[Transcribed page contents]

++++++++++++++++++++

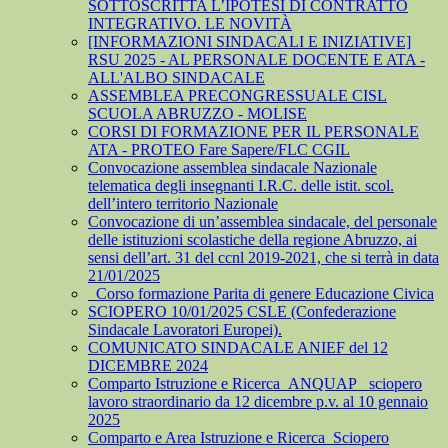
SOTTOSCRITTA L’IPOTESI DI CONTRATTO
INTEGRATIVO. LE NOVITÀ
[INFORMAZIONI SINDACALI E INIZIATIVE]
RSU 2025 - AL PERSONALE DOCENTE E ATA -
ALL'ALBO SINDACALE
ASSEMBLEA PRECONGRESSUALE CISL
SCUOLA ABRUZZO - MOLISE
CORSI DI FORMAZIONE PER IL PERSONALE
ATA - PROTEO Fare Sapere/FLC CGIL
Convocazione assemblea sindacale Nazionale
telematica degli insegnanti I.R.C. delle istit. scol.
dell’intero territorio Nazionale
Convocazione di un’assemblea sindacale, del personale
delle istituzioni scolastiche della regione Abruzzo, ai
sensi dell’art. 31 del ccnl 2019-2021, che si terrà in data
21/01/2025
_Corso formazione Parita di genere Educazione Civica
SCIOPERO 10/01/2025 CSLE (Confederazione
Sindacale Lavoratori Europei).
COMUNICATO SINDACALE ANIEF del 12
DICEMBRE 2024
Comparto Istruzione e Ricerca_ANQUAP_ sciopero
lavoro straordinario da 12 dicembre p.v. al 10 gennaio
2025
Comparto e Area Istruzione e Ricerca_Sciopero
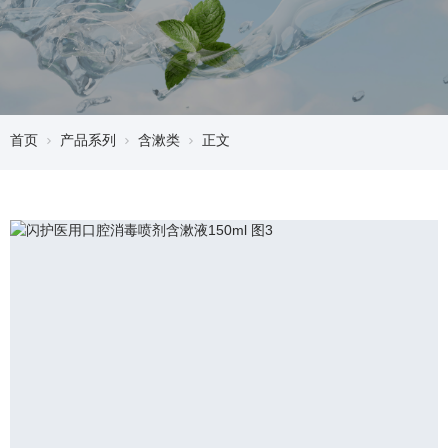
首页
产品系列
含漱类
正文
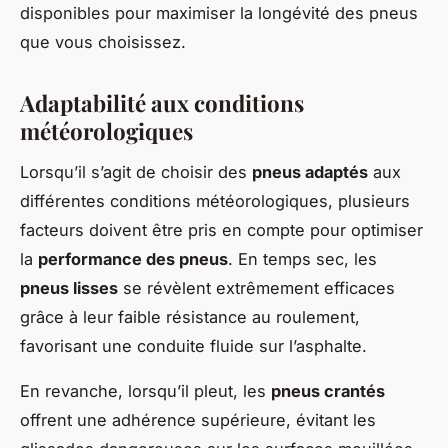
disponibles pour maximiser la longévité des pneus
que vous choisissez.
Adaptabilité aux conditions
météorologiques
Lorsqu’il s’agit de choisir des
pneus adaptés
aux
différentes conditions météorologiques, plusieurs
facteurs doivent être pris en compte pour optimiser
la
performance des pneus
. En temps sec, les
pneus lisses
se révèlent extrêmement efficaces
grâce à leur faible résistance au roulement,
favorisant une conduite fluide sur l’asphalte.
En revanche, lorsqu’il pleut, les
pneus crantés
offrent une adhérence supérieure, évitant les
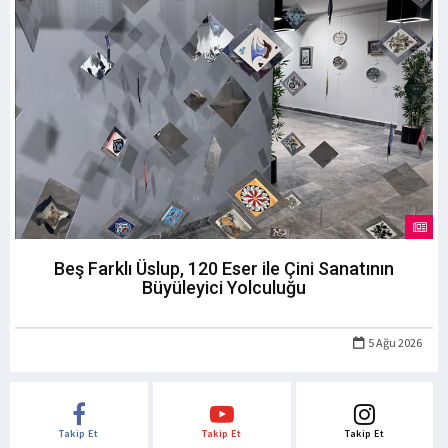
Beş Farklı Üslup, 120 Eser ile Çini Sanatının
Büyüleyici Yolculuğu
5 Ağu 2026
Takip Et
Takip Et
Takip Et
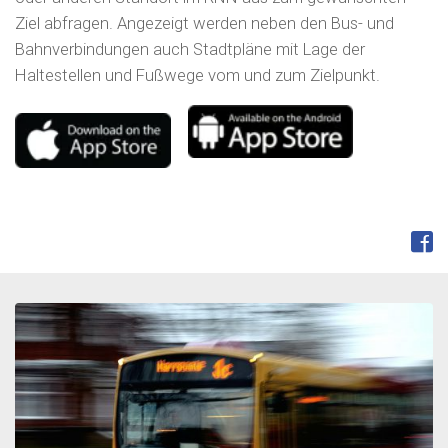
Ziel abfragen. Angezeigt werden neben den Bus- und
Bahnverbindungen auch Stadtpläne mit Lage der
Haltestellen und Fußwege vom und zum Zielpunkt.
FOLGEN:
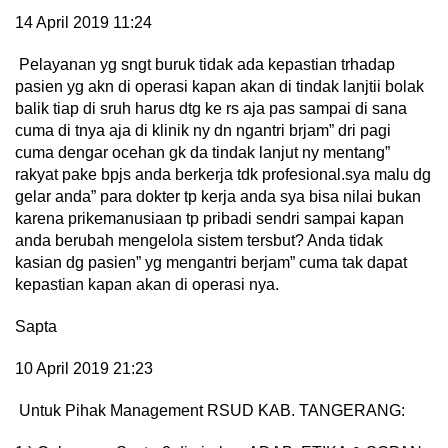
14 April 2019 11:24
Pelayanan yg sngt buruk tidak ada kepastian trhadap
pasien yg akn di operasi kapan akan di tindak lanjtii bolak
balik tiap di sruh harus dtg ke rs aja pas sampai di sana
cuma di tnya aja di klinik ny dn ngantri brjam” dri pagi
cuma dengar ocehan gk da tindak lanjut ny mentang”
rakyat pake bpjs anda berkerja tdk profesional.sya malu dg
gelar anda” para dokter tp kerja anda sya bisa nilai bukan
karena prikemanusiaan tp pribadi sendri sampai kapan
anda berubah mengelola sistem tersbut? Anda tidak
kasian dg pasien” yg mengantri berjam” cuma tak dapat
kepastian kapan akan di operasi nya.
Sapta
10 April 2019 21:23
Untuk Pihak Management RSUD KAB. TANGERANG:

++++++++++++++++++++

**TASK STATEMENT:**
Where a picture appears in the records above, omit it, and transcribe exactly the stretch of lines from the one with "différentes conditions météorologiques, plusieurs" through the one with "karena prikemanusiaan tp".

**EXERCISE RESULT:**
différentes conditions météorologiques, plusieurs
facteurs doivent être pris en compte pour optimiser
la
performance des pneus
. En temps sec, les
pneus lisses
se révèlent extrêmement efficaces
grâce à leur faible résistance au roulement,
favorisant une conduite fluide sur l’asphalte.
En revanche, lorsqu’il pleut, les
pneus crantés
offrent une adhérence supérieure, évitant les
Beş Farklı Üslup, 120 Eser ile Çini Sanatının
Büyüleyici Yolculuğu
5 Ağu 2026
Takip Et
Takip Et
Takip Et
Ziel abfragen. Angezeigt werden neben den Bus- und
Bahnverbindungen auch Stadtpläne mit Lage der
Haltestellen und Fußwege vom und zum Zielpunkt.
FOLGEN:
14 April 2019 11:24
Pelayanan yg sngt buruk tidak ada kepastian trhadap
pasien yg akn di operasi kapan akan di tindak lanjtii bolak
balik tiap di sruh harus dtg ke rs aja pas sampai di sana
cuma di tnya aja di klinik ny dn ngantri brjam” dri pagi
cuma dengar ocehan gk da tindak lanjut ny mentang”
rakyat pake bpjs anda berkerja tdk profesional.sya malu dg
gelar anda” para dokter tp kerja anda sya bisa nilai bukan
karena prikemanusiaan tp pribadi sendri sampai kapan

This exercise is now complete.